A. Myocilin expression activates Tcf/Lef-dependent transcription in Caco-2 cells.
Caco-2 cells were co-transfected with TOP- or FOP-Flash reporter construct, and pTarget-myocilinWT (pTarget-MYOCWT) or pTarget plasmid for 48 h. A pEGFP-N1 vector was also co-transfected for standardization. Luciferase activity measured was normalized to the GFP reading. Three experiments were performed in triplicate. Results (mean ± SEM) from a representative experiment are shown. *, P<0.001 compared to pTarget control. B. β-catenin (red) staining (top panel) in human TM cells after transfection with pEGFP-N1 (EGFP-N1, mock control) or pMyocilinWT-EGFP (MYOCWT-GFP). Minimal staining was observed when normal mouse IgG was used in place of primary anti-β-catenin (bottom panel) in the procedure. Insets highlight the green transfected cells (white asterisks) in the same fields. Nuclei were stained by DAPI in blue. Bar, 20 µm.
Figure 4.
A. Actin (red) staining in pEGFP-N1 (EGFP-N1)-, pMyocilinP370L-EGFP (MYOCP370L-GFP)-, and pMyocilinQ368X-EGFP (MYOCQ368X-GFP)-transfected TM cells without or with subsequent overnight treatment of sFRP1.
Insets show the same field in black and white. Transfected cells are marked by green fluorescence, or white or black (in insets) asterisks. Bar, 20 µm. B. The trypsinization time (mean ± SEM) needed for pEGFP-N1 (EGFP-N1)-, pMyocilinP370L-EGFP (MYOCP370L-GFP)-, and pMyocilinQ368X-EGFP (MYOCQ368X-GFP)-transfected TM cells to become refractile. Asterisk indicates that the trypsinization time for myocilin mutant transfectants was significantly (P<0.0001, n = 30) lower than that of GFP controls. C. GTP-bound active RhoA in pTarget-, pTarget-myocilinWT (MYOCWT)-, pTarget-myocilinP370L (MYOCP370L)- and pTarget-myocilinQ368X (MYOCQ368X)-transfected TM cells. Pull down assays were performed in duplicates to determine the RhoA activity. The amount of the active or GTP-bound RhoA was normalized against the total amount in cell lysates and expressed as mean ± SD relative to that in pTarget control. The RhoA activity upon myocilin wild type (0.41±0.04, n = 2) and mutant transfection (0.51±0.03 for P370L; 0.45±0.04 for Q368X, n = 2) was found to be significantly reduced (P<0.0001) compared to controls. Experiments were repeated two times with similar results. D. Top−/Fop-Flash assays. Caco-2 cells were co-transfected with TOP- or FOP-Flash reporter construct, pTarget-myocilinP370L, pTarget-myocilinQ368X, or pTarget, as well as pEGFP-N1. Luciferase activity (mean ± SEM, n = 8) was measured post transfection and was normalized to the GFP level. *, P<0.001 compared to the pTarget control.
Figure 5.
Effects of sFRP1 on PKA activity in TM cells.

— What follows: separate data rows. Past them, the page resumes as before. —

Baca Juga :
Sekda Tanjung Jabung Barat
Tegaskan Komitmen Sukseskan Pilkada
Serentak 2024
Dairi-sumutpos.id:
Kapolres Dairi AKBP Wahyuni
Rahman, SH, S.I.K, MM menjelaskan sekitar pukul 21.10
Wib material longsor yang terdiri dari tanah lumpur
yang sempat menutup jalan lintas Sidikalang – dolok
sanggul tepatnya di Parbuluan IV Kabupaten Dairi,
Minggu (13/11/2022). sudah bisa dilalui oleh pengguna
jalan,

A. Cells were transfected with pTarget and pTarget-myocilinWT (pTarget-MYOCWT) for 48 h. One set of samples was treated overnight with sFRP1 and the other was untreated. Lysates collected were subjected to PKA assay as described in Fig. 2B. B. Cells transfected with pTarget, pTarget-myocilinP370L (pTarget-MYOCP370L) and pTarget-myocilinQ368X (pTarget-MYOCQ368X) were untreated or treated overnight with sFRP1. Lysates were subjected to PKA assays. The PKA activity (arrowhead) was determined by densitometric analyses. Results were expressed as ratios relative to the pTarget control. Experiments were repeated 3 times. Data from one representative experiment are presented.
Figure 6.
A schematic model of possible events in human TM cells triggered by upregulation of myocilin.

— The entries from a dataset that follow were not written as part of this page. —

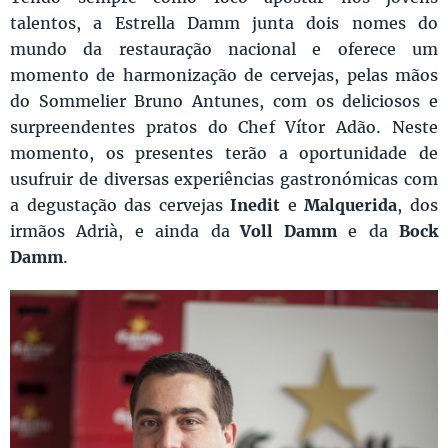
talentos, a Estrella Damm junta dois nomes do
mundo da restauração nacional e oferece um
momento de harmonização de cervejas, pelas mãos
do Sommelier Bruno Antunes, com os deliciosos e
surpreendentes pratos do Chef Vítor Adão. Neste
momento, os presentes terão a oportunidade de
usufruir de diversas experiências gastronómicas com
a degustação das cervejas
Inedit
e
Malquerida
, dos
irmãos Adrià, e ainda da
Voll Damm
e da
Bock
Damm
.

Myocilin, when moderately upregulated, induces Wnt activation, and the downstream cAMP/PKA activation and RhoA inactivation, resulting in a loss of actin stress fibers and focal adhesions and disassembly of matrix network. These changes or other pathways may affect the integrity of TM cells, rendering them more susceptible to additional stress or challenge on a chronic, long-term basis, leading to pathologic consequences. Other intermediate mediators or pathways are yet to be identified. Dotted lines indicate steps that have not been investigated in the present work or our previous investigation [19]–[21].